Hong Kong's demand for Grade A offices not hurt by fleeing multinational firms

Demand has even jumped by 4.1m sq ft.

Large multinational companies may be the traditional occupiers of Hong Kong's Grade A offices, but they have increasingly opted for less costly office space in recent years, according to new research report from CBRE, The Evolution of the Hong Kong Grade A Office Market – a Telescopic Analysis. 

However, this has not reduced demand for Grade A office space overall, with total occupied space reaching 71.6 million sq. ft. during the three-year period of the study (March 2013-March 2016) – an increase of 4.1 million sq. ft..

Rents for Grade A offices rose by an average of 10% over the same period. By submarket, demand for space was particularly strong in the Central CBD.

The vacancy rate in Greater Central (Core Central, Admiralty and Sheung Wan) fell from 4.7% to 1.4% during the study period, while rents increased by 16%.

Similar vacancy trends were also observed in other submarkets, although rents elsewhere have risen by less than in Central.

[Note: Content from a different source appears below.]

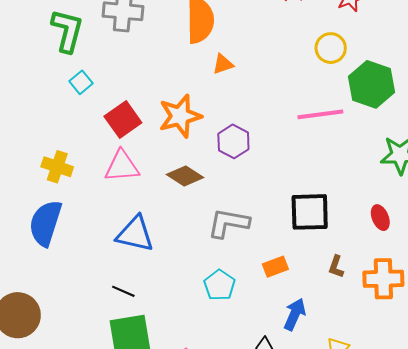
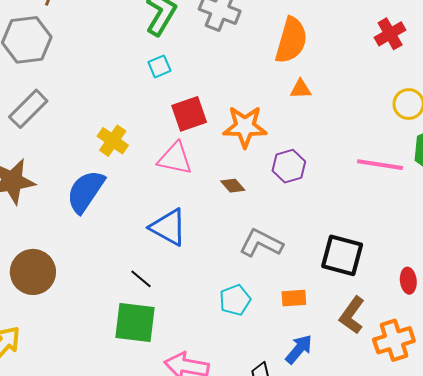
brown diamond: (185, 176) -> (233, 186), size x0.7
brown L-shape: (336, 267) -> (352, 315), size x1.6
orange cross: (383, 279) -> (394, 340), turned -33

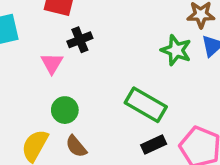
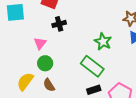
green star: (176, 50) -> (103, 42), moved
pink triangle: (52, 63) -> (40, 43), moved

“While demand levels in the Hong Kong Grade A office market remained healthy during the study period, this rosy picture was not painted equally by all industry sectors, with some growing rapidly in terms of space requirement while others reduced their footprints,” said Marcos Chan, Head of Research, CBRE Hong Kong, Southern China and Taiwan.

“We have observed a very uneven pattern of expansion between companies headquartered in different markets. On the one hand, many multinational companies are managing costs and choosing more affordable solutions in decentralized offices. On the other, we saw an increase in demand for premium Grade A offices from mainland Chinese firms, particularly in the CBD,” said Rhodri James, Executive Director, Advisory and Transaction Services – Office, CBRE Hong Kong.